▶ [What the task requires]: Could you set down exactly the lines in the records below between the line holding "Investir dans un immoblier" and the line holding "nvestir dans des oeuvres d’art.", inclusive?

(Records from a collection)
┏━━

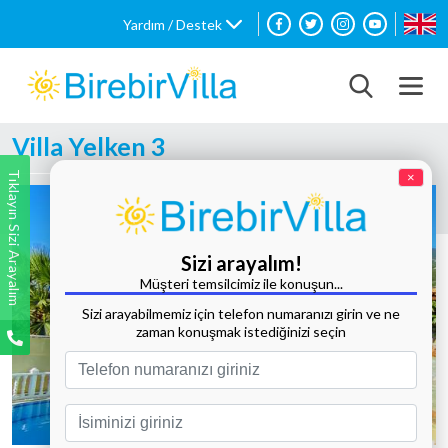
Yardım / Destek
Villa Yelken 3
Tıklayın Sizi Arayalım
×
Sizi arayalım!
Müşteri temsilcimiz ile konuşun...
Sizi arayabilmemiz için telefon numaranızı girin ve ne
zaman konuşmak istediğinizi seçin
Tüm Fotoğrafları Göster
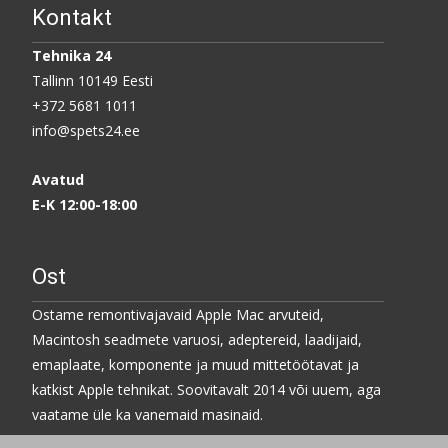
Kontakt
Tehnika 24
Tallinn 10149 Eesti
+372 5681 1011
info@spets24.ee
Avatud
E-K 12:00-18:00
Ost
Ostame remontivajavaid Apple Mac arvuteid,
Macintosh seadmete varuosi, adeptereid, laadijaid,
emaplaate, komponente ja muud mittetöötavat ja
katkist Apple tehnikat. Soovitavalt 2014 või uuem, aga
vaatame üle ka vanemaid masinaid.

┗━━
┏━━

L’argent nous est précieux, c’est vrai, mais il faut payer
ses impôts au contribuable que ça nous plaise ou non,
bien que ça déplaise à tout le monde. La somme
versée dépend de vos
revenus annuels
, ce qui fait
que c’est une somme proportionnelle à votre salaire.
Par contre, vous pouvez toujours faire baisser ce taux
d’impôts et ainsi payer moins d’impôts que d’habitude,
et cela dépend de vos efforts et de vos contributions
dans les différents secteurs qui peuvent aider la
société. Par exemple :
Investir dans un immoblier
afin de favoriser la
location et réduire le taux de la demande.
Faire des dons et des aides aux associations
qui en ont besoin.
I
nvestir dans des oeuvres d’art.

┗━━

▶ [Response to this task]:
Investir dans un immoblier
afin de favoriser la
location et réduire le taux de la demande.
Faire des dons et des aides aux associations
qui en ont besoin.
I
nvestir dans des oeuvres d’art.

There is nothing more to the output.